Non si direbbe, almeno a giudicare dai
messaggi preelettorali che cominciano a fiorire sui muri, che le principali
forze politiche nutrano un grandissimo ottimismo sulle condizioni presenti
del paese. Fiduciose, ciascuna a suo modo, per il domani, sembrano
tutte un po’ scettiche sull’oggi. C’è, per esempio, un manifesto
dei DS, non so se l’avete notato, in cui si annuncia “Oggi devolution
domani Italia”, perche “domani è un Altro giorno”, in cui, a parte l’intollerabile
solecismo ortografico dell’aggettivo scritto con la maiuscola e
il tono vagamente napoleonico prefettizio, non adattissimo a un partito
che dovrebbe porsi come erede dell’autonomismo della sinistra, colpisce
la leggerezza con cui si ricorre a una citazione in sé punto tranquillizzante,
visto che, come ricorderete, quando la povera Rossella O’Hara pronuncia
quella battuta, nella scena finale di Via col vento, si trova in
un mare di guai e nessuno può dire come finirà, ma le probabilità che Rhett
Butler ritorni al focolare domestico sono, comunque, pochine. E
ce n’è un altro, di AN, in cui l’immagine di un assurdo bambinello truccato
da Babbo Natale augura un “Buon futuro Italia” che fa capire abbastanza
bene come, per ciò che riguarda il presente, il paese sia in braghe di
tela anche dal punto di vista di chi ha contribuito a mettercelo. Per
non dire del vero capolavoro della serie, quello in cui, su uno sfondo
a bande orizzontali blu bianche e nere che ricorda un po’ la bandiera
dell’Estonia, si grida un clamoroso “Italia, forza” che probabilmente
vuol essere, nelle intenzioni, soltanto un chiasmo implicito con il nome
di Forza Italia, come conferma la strana chiosa “Niente paura, hai capito
bene”, ma nel concreto, provate anche voi a ripetere le due parole in
quell’ordine, suona piuttosto come un rimprovero venato di impazienza,
come se del paese cui raccomanda di darsi una mossa il partito che firma
l’affiche si sia, come dire, un poco stancato.
Povera Italia,
dunque, sempre bisognosa, per la destra come per la sinistra, di una qualche
rigenerazione futura e vista, di conseguenza, come incapace di esprimere,
così com’è, un valore positivo qualsiasi. E poveri noi, naturalmente,
cui la politica non sa promettere altro che un’Italia diversa, senza perdere
tempo a specificare in concreto i termini dell’auspicata diversità. Perché
è dai tempi del Petrarca, grande poeta, ma pessimo politico, che si è convinti
che non valga la pena ( ”sia indarno”…) indagare sulle piaghe mortali
che nel bel corpo suo sì spesse si veggiono, ma si finisce sempre lo stesso
per ripararsi sotto l’ombrello del suo nome. Un nome, evidentemente,
che si considera buono per tutti i pretendenti e per tutte le stagioni.

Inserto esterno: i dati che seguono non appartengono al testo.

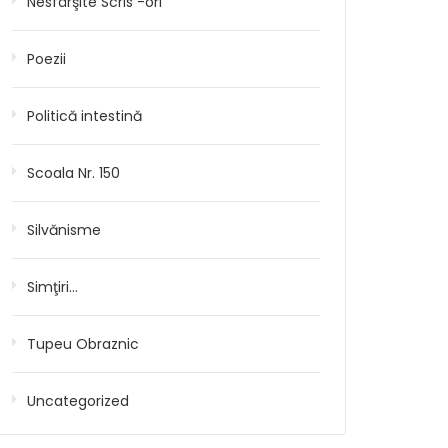
Nesfârşite Scris -ori
Poezii
Politică intestină
Scoala Nr. 150
Silvănisme
Simţiri…
Tupeu Obraznic
Uncategorized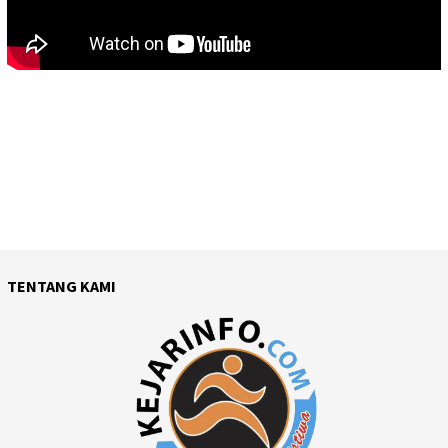
TENTANG KAMI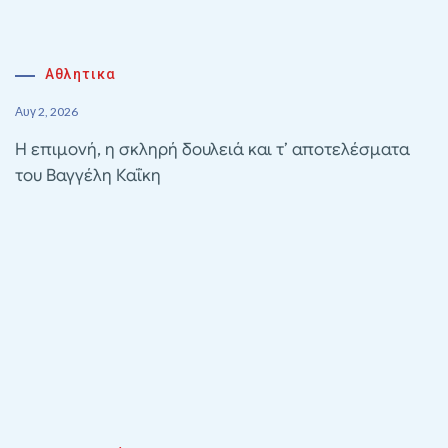
Αθλητικα
Αυγ 2, 2026
Η επιμονή, η σκληρή δουλειά και τ’ αποτελέσματα
του Βαγγέλη Καΐκη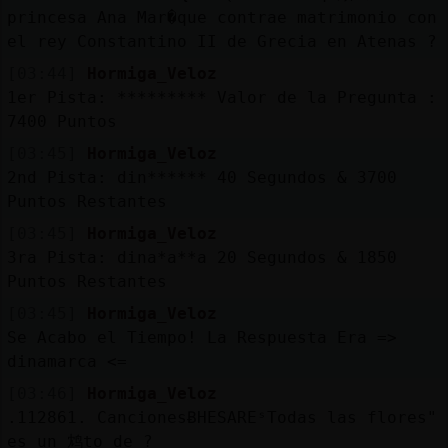
princesa Ana Mar�que contrae matrimonio con
el rey Constantino II de Grecia en Atenas ?
[03:44]
Hormiga_Veloz
1er Pista: ********* Valor de la Pregunta :
7400 Puntos
[03:45]
Hormiga_Veloz
2nd Pista: din****** 40 Segundos & 3700
Puntos Restantes
[03:45]
Hormiga_Veloz
3ra Pista: dina*a**a 20 Segundos & 1850
Puntos Restantes
[03:45]
Hormiga_Veloz
Se Acabo el Tiempo! La Respuesta Era =>
dinamarca <=
[03:46]
Hormiga_Veloz
.112861. CancionesɃHESAREˢTodas las flores"
es un 鸩to de ?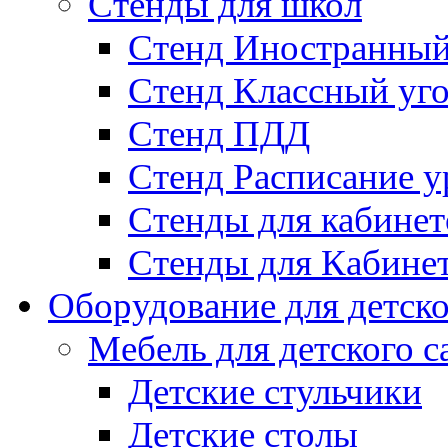
Стенды для школ
Стенд Иностранный
Стенд Классный уг
Стенд ПДД
Стенд Расписание у
Стенды для кабинет
Стенды для Кабине
Оборудование для детско
Мебель для детского с
Детские стульчики
Детские столы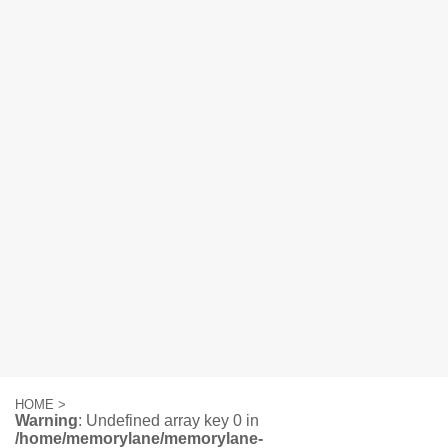
HOME
>
Warning
: Undefined array key 0 in
/home/memorylane/memorylane-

Sono passati definitivamente i tempi in cui su questo tipo di problemi,
ci si poteva dividere, allegando, invece di quella nazionale, altre appartenenze
e altre fedeltà. Oggi siamo tornati a essere tutti italiani e tutti
ammantati in quel tricolore che, infatti, figura praticamente in tutti
i simboli che troveremo – troverete – sulla scheda elettorale, e che
nemmeno i leghisti, ormai, avrebbero il coraggio di adibire all’uso improprio
che auspicavano appena pochi anni fa.
Che questa identità, poi, sia solo una
copertura, che sotto quel nome si ripresentino puntualmente i più vari
interessi contrapposti e particolari, è cosa che molti sospettano ancora,
ma nessuno dice più. Tanto, l’Italia cui ciascuno si riferisce è
sempre quella da fare, non quella che c’è, e il futuro – notoriamente
– è sulle ginocchia degli dei. E speriamo che almeno loro si degnino
di proteggerci.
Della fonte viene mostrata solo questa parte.